Latency with cross operation on Datasets

Hello flink community,

I am trying to understand the latency involved in cross operation. Below are
my tests.

In plain Java:
1. Create 2D array 1 - populated with 1 million rows and 3 columns with
randomly generated double values 
2. Create 2D array 1 - populated with 100 rows and 3 columns with randomly
generated double values 
3. Run nested for loop for 1 million X 100 times and perform
EuclideanDistance calculation inside the nested loop 
4. Collect the output in a List of doubles and print size of the list at

above steps are complete in about 15 seconds in plain java on my laptop.

In flink batch:
1. Read avro files with 1 million and 100 rows in same format as above
2. Perform cross operation from 100 rows dataset with 1 million row with
crossWithHuge hint as the broadcasted 1 million dataset is bigger in this
3. Apply map function that will perform distance function. 
4. After cross I am doing a count at the end as a closure step. 

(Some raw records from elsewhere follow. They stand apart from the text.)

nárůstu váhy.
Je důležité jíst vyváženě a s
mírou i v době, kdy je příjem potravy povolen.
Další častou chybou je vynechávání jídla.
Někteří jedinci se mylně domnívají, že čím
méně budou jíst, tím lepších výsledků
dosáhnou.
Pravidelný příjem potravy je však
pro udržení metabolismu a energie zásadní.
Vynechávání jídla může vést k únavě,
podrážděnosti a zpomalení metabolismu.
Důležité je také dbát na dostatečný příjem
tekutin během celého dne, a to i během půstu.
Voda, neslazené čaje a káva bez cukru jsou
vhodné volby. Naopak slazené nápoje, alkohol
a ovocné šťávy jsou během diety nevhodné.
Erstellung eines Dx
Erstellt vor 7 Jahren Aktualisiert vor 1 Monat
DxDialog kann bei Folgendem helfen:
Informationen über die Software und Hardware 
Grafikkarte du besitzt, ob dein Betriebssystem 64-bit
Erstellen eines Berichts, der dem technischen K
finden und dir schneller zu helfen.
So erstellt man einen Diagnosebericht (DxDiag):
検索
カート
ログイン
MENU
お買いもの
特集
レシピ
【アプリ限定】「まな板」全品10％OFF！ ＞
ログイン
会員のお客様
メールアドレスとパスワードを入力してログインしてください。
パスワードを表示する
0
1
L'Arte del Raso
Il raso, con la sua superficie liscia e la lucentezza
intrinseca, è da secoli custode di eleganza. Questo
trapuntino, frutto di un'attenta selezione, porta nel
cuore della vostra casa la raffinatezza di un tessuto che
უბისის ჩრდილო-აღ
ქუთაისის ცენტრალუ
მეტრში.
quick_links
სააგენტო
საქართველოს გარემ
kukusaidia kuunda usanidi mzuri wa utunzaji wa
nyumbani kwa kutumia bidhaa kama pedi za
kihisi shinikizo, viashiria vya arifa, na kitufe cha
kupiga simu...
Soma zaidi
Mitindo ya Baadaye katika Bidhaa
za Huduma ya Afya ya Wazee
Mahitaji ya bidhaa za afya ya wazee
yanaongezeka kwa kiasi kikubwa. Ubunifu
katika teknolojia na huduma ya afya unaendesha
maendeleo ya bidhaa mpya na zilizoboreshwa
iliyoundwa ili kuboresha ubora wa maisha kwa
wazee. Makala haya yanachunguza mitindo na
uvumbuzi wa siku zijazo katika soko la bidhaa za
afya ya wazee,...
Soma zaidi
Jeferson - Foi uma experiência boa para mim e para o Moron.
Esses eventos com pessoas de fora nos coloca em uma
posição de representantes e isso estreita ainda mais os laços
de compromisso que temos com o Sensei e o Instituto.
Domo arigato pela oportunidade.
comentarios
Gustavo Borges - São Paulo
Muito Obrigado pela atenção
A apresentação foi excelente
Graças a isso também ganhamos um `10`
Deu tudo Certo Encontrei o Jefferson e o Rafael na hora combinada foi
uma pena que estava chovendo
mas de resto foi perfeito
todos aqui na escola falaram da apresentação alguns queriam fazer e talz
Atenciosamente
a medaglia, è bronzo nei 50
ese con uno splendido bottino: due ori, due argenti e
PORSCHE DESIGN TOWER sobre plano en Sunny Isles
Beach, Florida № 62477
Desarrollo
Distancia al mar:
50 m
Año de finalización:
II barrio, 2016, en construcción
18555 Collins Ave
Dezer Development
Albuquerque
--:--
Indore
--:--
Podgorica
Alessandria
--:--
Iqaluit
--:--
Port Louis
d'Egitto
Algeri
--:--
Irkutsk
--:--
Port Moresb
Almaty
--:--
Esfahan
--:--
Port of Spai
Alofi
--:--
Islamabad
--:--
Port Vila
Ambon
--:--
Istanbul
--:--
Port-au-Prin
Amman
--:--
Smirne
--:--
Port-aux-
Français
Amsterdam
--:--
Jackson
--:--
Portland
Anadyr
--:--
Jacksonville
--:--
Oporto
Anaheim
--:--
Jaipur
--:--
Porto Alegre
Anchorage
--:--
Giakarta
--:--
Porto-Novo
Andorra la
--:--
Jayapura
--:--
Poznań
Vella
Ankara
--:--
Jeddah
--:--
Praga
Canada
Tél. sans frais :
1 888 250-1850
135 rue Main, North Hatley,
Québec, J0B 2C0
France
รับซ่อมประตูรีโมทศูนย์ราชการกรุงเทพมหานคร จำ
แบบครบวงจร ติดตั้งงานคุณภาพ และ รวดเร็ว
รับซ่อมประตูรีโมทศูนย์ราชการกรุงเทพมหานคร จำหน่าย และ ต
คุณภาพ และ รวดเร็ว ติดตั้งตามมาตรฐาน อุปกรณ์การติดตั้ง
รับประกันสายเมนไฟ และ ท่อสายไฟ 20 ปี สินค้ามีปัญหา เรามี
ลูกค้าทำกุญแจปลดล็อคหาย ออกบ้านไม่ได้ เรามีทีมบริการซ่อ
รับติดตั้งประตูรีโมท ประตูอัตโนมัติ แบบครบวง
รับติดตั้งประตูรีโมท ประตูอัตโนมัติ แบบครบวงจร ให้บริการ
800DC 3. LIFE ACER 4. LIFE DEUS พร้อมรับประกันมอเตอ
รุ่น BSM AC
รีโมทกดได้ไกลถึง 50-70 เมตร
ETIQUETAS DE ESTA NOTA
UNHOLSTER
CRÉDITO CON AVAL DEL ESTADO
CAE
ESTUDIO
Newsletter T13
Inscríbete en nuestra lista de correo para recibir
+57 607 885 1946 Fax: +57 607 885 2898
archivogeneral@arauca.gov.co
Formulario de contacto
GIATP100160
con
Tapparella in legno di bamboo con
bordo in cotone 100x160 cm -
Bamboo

When I package and submit jar to flink cluster it takes about 2 min and 10
sec to complete. I can see that 1 million dataset finishes population from
avro file in a minute and its indicated as broadcast which makes sense.
Since I am running it on a single slot I believe there is not data shipped
across the network. I am wondering why it still takes another 70 seconds to
run cross operation. I understand cartesian product can be expensive but I
am guessing it should be close to the nested loop in Java for this case.
Please advise. 

Thanks for your help in advance!